■ **DIRECTIONS**: In how many lines of the material below does the string "ساعت" appear? Answer with a single number.

■ **GIVEN DATA**:
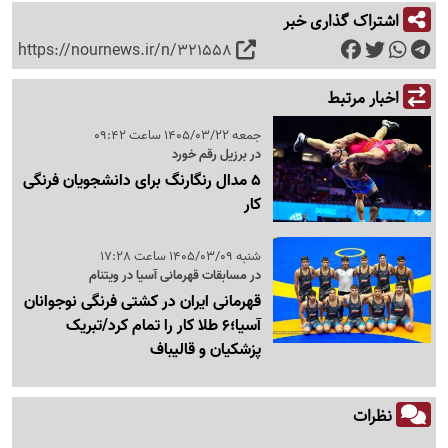
اشتراک گذاری خبر
https://nournews.ir/n/321558
اخبار مرتبط
جمعه 1405/03/22 ساعت 09:42
در برزیل رقم خورد
5 مدال رنگارنگ برای دانشجویان فرنگی
کار
شنبه 1405/03/09 ساعت 17:28
در مسابقات قهرمانی آسیا در ویتنام
قهرمانی ایران در کشتی فرنگی نوجوانان
آسیا؛6 طلا کار را تمام کرد/تبریک
پزشکیان و قالیباف
نظرات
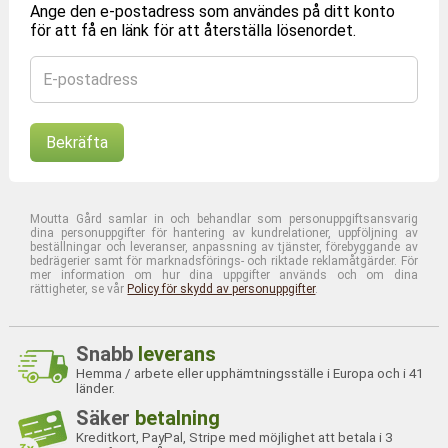
Ange den e-postadress som användes på ditt konto
för att få en länk för att återställa lösenordet.
E-postadress
Bekräfta
Moutta Gård samlar in och behandlar som personuppgiftsansvarig
dina personuppgifter för hantering av kundrelationer, uppföljning av
beställningar och leveranser, anpassning av tjänster, förebyggande av
bedrägerier samt för marknadsförings- och riktade reklamåtgärder. För
mer information om hur dina uppgifter används och om dina
rättigheter, se vår
Policy för skydd av personuppgifter
.
Snabb
leverans
Hemma / arbete eller upphämtningsställe i Europa och i 41
länder.
Säker
betalning
Kreditkort, PayPal, Stripe med möjlighet att betala i 3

■ **RESULT BELOW**: 2